Romney Wins Conservatives' Straw Poll
Sunday, March 4, 2007
Presidential candidate and former Massachusetts governor Mitt Romney yesterday won a straw poll of conservative political activists gathered in Washington, a very early indication of how an important Republican constituency might vote.
Romney was the first choice for the GOP nomination, with 21 percent of the 1,705 activists who voted at the 34th annual Conservative Political Action Conference. Former New York mayor Rudolph W. Giuliani came in second with 17 percent, and Sen. Sam Brownback (Kan.) was third with 15 percent.
Last year, the activists said they preferred as their presidential candidate then- senator George Allen (Va.).

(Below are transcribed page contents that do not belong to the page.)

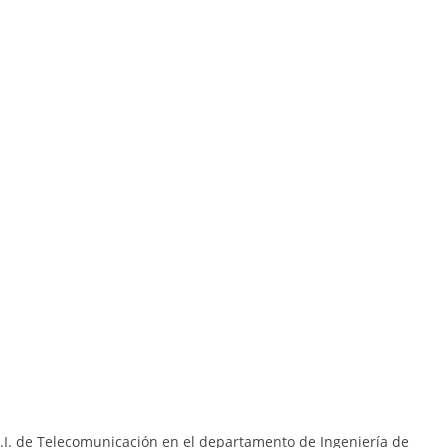
S.I. de Telecomunicación en el departamento de Ingeniería de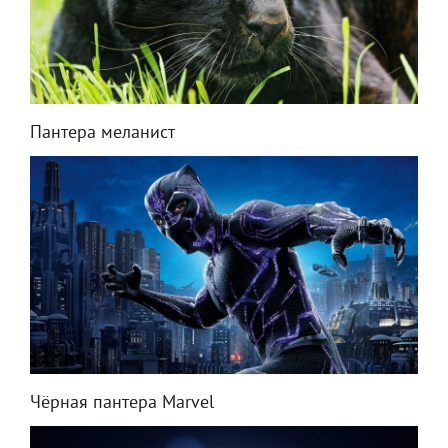
Пантера меланист
Чёрная пантера Marvel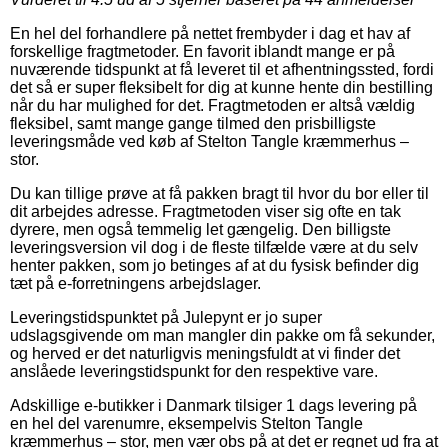
En hel del forhandlere på nettet frembyder i dag et hav af
forskellige fragtmetoder. En favorit iblandt mange er på
nuværende tidspunkt at få leveret til et afhentningssted, fordi
det så er super fleksibelt for dig at kunne hente din bestilling
når du har mulighed for det. Fragtmetoden er altså vældig
fleksibel, samt mange gange tilmed den prisbilligste
leveringsmåde ved køb af Stelton Tangle kræmmerhus –
stor.
Du kan tillige prøve at få pakken bragt til hvor du bor eller til
dit arbejdes adresse. Fragtmetoden viser sig ofte en tak
dyrere, men også temmelig let gængelig. Den billigste
leveringsversion vil dog i de fleste tilfælde være at du selv
henter pakken, som jo betinges af at du fysisk befinder dig
tæt på e-forretningens arbejdslager.
Leveringstidspunktet på Julepynt er jo super
udslagsgivende om man mangler din pakke om få sekunder,
og herved er det naturligvis meningsfuldt at vi finder det
anslåede leveringstidspunkt for den respektive vare.
Adskillige e-butikker i Danmark tilsiger 1 dags levering på
en hel del varenumre, eksempelvis Stelton Tangle
kræmmerhus – stor, men vær obs på at det er regnet ud fra at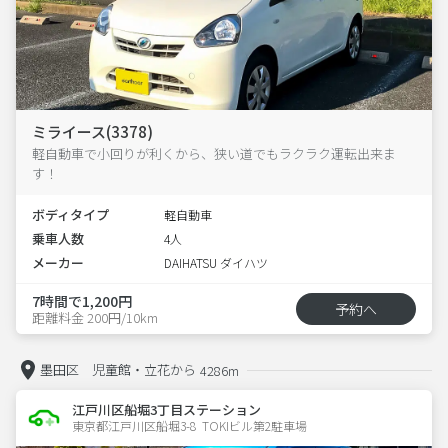
ミライース(3378)
軽自動車で小回りが利くから、狭い道でもラクラク運転出来ま
す！
ボディタイプ
軽自動車
乗車人数
4人
メーカー
DAIHATSU ダイハツ
7時間で1,200円
予約へ
距離料金 200円/10km
墨田区 児童館・立花から
4286m
江戸川区船堀3丁目ステーション
東京都江戸川区船堀3-8  TOKIビル第2駐車場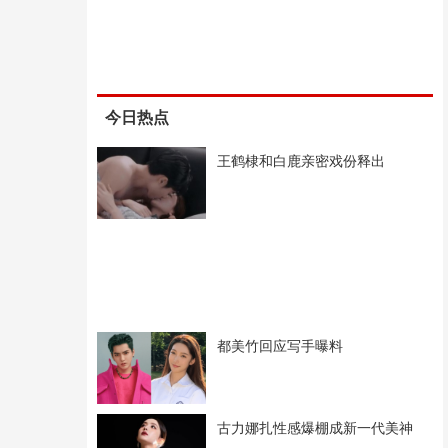
今日热点
王鹤棣和白鹿亲密戏份释出
都美竹回应写手曝料
古力娜扎性感爆棚成新一代美神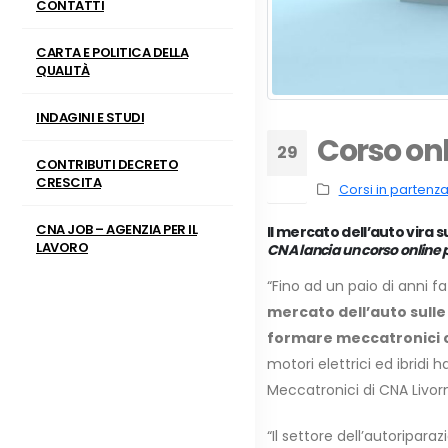
CONTATTI
CARTA E POLITICA DELLA
QUALITÀ
INDAGINI E STUDI
Corso onl
29
CONTRIBUTI DECRETO
CRESCITA
Lug
Corsi in partenz
CNA JOB – AGENZIA PER IL
Il mercato dell’auto vira 
LAVORO
CNA lancia un corso online p
“Fino ad un paio di anni fa
mercato dell’auto sulle
formare meccatronici
motori elettrici ed ibridi
Meccatronici di CNA Livor
“Il settore dell’autoripar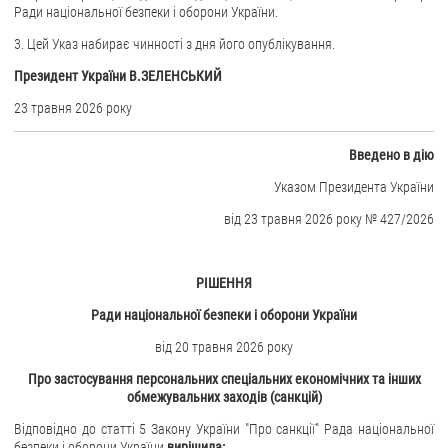
Ради національної безпеки і оборони України.
ЗВЕРНЕННЯ ГРОМАДЯН
3. Цей Указ набирає чинності з дня його опублікування.
Президент України В.ЗЕЛЕНСЬКИЙ
Звернення громадян
Електронне звернення
23 травня 2026 року
ДОСТУП ДО ПУБЛІЧНОЇ ІНФОРМАЦІЇ
Вве
дено в дію
Організація доступу до публічної інформації
Указом Президента України
Запит на отримання публічної інформації
від 23 травня 2026 року № 427/2026
Облік публічної інформації
Питання запобігання корупції
РІШЕННЯ
Публічні закупівлі
Ради національної безпеки і оборони України
Внутрішній аудит
від 20 травня 2026 року
ДЕРЖАВНИЙ РЕЄСТР САНКЦІЙ
Про застосування персональних спеціальних економічних та інших
обмежувальних заходів (санкцій)
Відповідно до статті 5 Закону України "Про санкції" Рада національної
безпеки і оборони України
вирішила: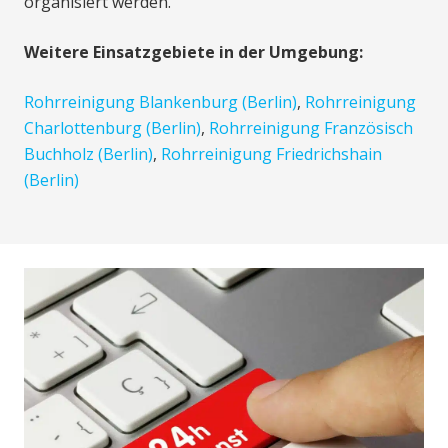
organisiert werden.
Weitere Einsatzgebiete in der Umgebung:
Rohrreinigung Blankenburg (Berlin)
,
Rohrreinigung
Charlottenburg (Berlin)
,
Rohrreinigung Französisch
Buchholz (Berlin)
,
Rohrreinigung Friedrichshain
(Berlin)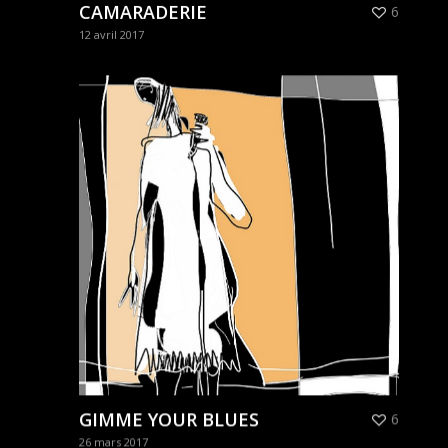
CAMARADERIE
6
12 avril 2017
GIMME YOUR BLUES
6
26 mars 2017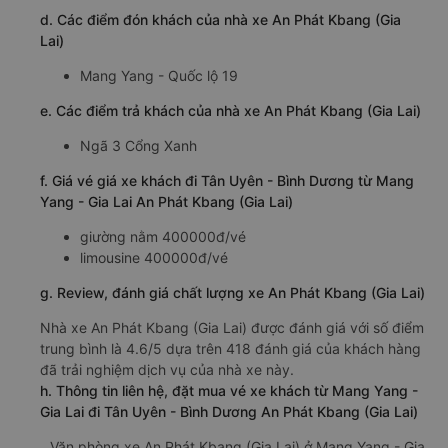
d. Các điểm đón khách của nhà xe An Phát Kbang (Gia
Lai)
Mang Yang - Quốc lộ 19
e. Các điểm trả khách của nhà xe An Phát Kbang (Gia Lai)
Ngã 3 Cổng Xanh
f. Giá vé giá xe khách đi Tân Uyên - Bình Dương từ Mang
Yang - Gia Lai An Phát Kbang (Gia Lai)
giường nằm 400000đ/vé
limousine 400000đ/vé
g. Review, đánh giá chất lượng xe An Phát Kbang (Gia Lai)
Nhà xe An Phát Kbang (Gia Lai) được đánh giá với số điểm
trung bình là 4.6/5 dựa trên 418 đánh giá của khách hàng
đã trải nghiệm dịch vụ của nhà xe này.
h. Thông tin liên hệ, đặt mua vé xe khách từ Mang Yang -
Gia Lai đi Tân Uyên - Bình Dương An Phát Kbang (Gia Lai)
Văn phòng xe An Phát Kbang (Gia Lai) ở Mang Yang - Gia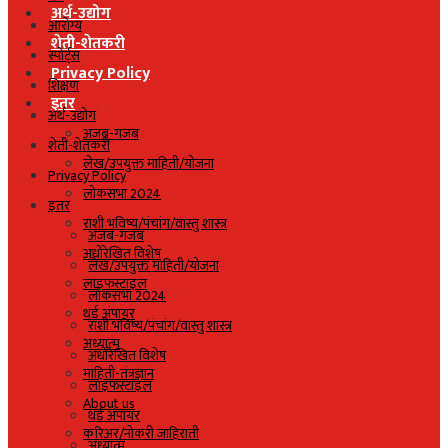
अर्थ-उद्योग
आरोग्य
शेती-शेतकरी
स्पोर्ट्स
Privacy Policy
शिक्षण
इतर
अर्थ-उद्योग
अजब-गजब
शेती-शेतकरी
लेख/उपयुक्त माहिती/योजना
Privacy Policy
लोकसभा 2024
इतर
राशी भविष्य/पंचांग/वास्तु शास्त्र
अजब-गजब
अधोरेखित विशेष
लेख/उपयुक्त माहिती/योजना
लाइफस्टाइल
लोकसभा 2024
थर्ड अंपायर
राशी भविष्य/पंचांग/वास्तु शास्त्र
अध्यात्म
अधोरेखित विशेष
माहिती-तंत्रज्ञान
लाइफस्टाइल
About us
थर्ड अंपायर
करिअर/नोकरी जाहिराती
अध्यात्म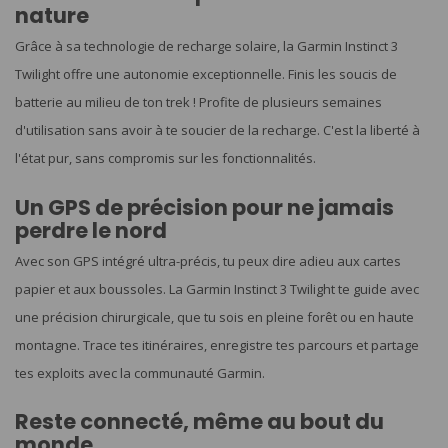
nature
Grâce à sa technologie de recharge solaire, la Garmin Instinct 3
Twilight offre une autonomie exceptionnelle. Finis les soucis de
batterie au milieu de ton trek ! Profite de plusieurs semaines
d'utilisation sans avoir à te soucier de la recharge. C'est la liberté à
l'état pur, sans compromis sur les fonctionnalités.
Un GPS de précision pour ne jamais
perdre le nord
Avec son GPS intégré ultra-précis, tu peux dire adieu aux cartes
papier et aux boussoles. La Garmin Instinct 3 Twilight te guide avec
une précision chirurgicale, que tu sois en pleine forêt ou en haute
montagne. Trace tes itinéraires, enregistre tes parcours et partage
tes exploits avec la communauté Garmin.
Reste connecté, même au bout du
monde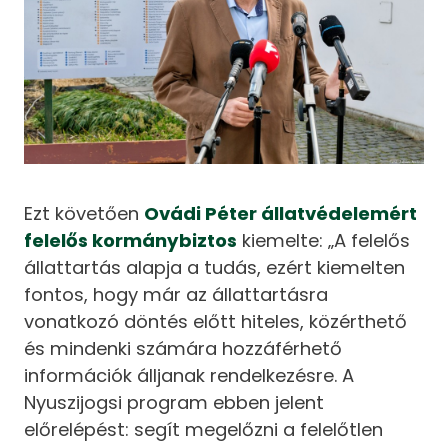
Ezt követően
Ovádi Péter állatvédelemért
felelős kormánybiztos
kiemelte: „A felelős
állattartás alapja a tudás, ezért kiemelten
fontos, hogy már az állattartásra
vonatkozó döntés előtt hiteles, közérthető
és mindenki számára hozzáférhető
információk álljanak rendelkezésre. A
Nyuszijogsi program ebben jelent
előrelépést: segít megelőzni a felelőtlen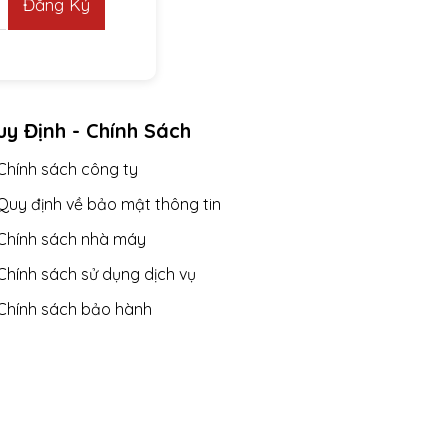
Đăng Ký
y Định - Chính Sách
Chính sách công ty
Quy định về bảo mật thông tin
Chính sách nhà máy
Chính sách sử dụng dịch vụ
Chính sách bảo hành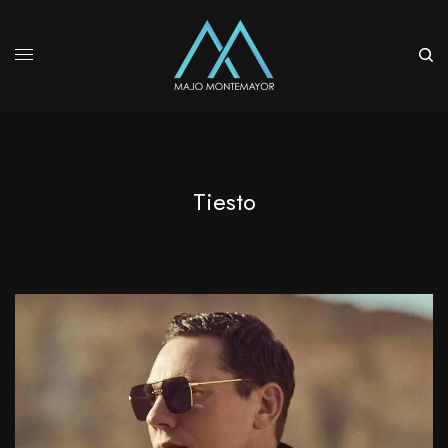
Tiesto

He lost his reelection bid in November.
The nation's first primary is more than 10 months away, making such votes little more than a popularity contest among a slice of the population that might not represent any electorate.
But the result underscored the difficulty that one GOP candidate, Sen. John McCain (Ariz.), faces in drawing conservative support because of past views and statements. McCain -- who did not attend the convention, unlike Romney and Giuliani -- came in fifth in the straw poll, and the mention of his name yesterday drew boos from the crowd.
Former House speaker Newt Gingrich (Ga.) brought the convention to a raucous close yesterday with a speech in which he urged conservatives not to compromise and called for a broader national debate about ideas.
He called on eventual presidential nominees to commit to nine, 90-minute debates after Labor Day 2008. "We need to find a way to have an honest dialogue that is far beyond the kind of baloney you get in nine-second sound bites," Gingrich said.
Gingrich, who has not yet said he is running for president, was virtually mobbed by the crowd as he entered the ballroom. He finished fourth in the straw poll, with 14 percent.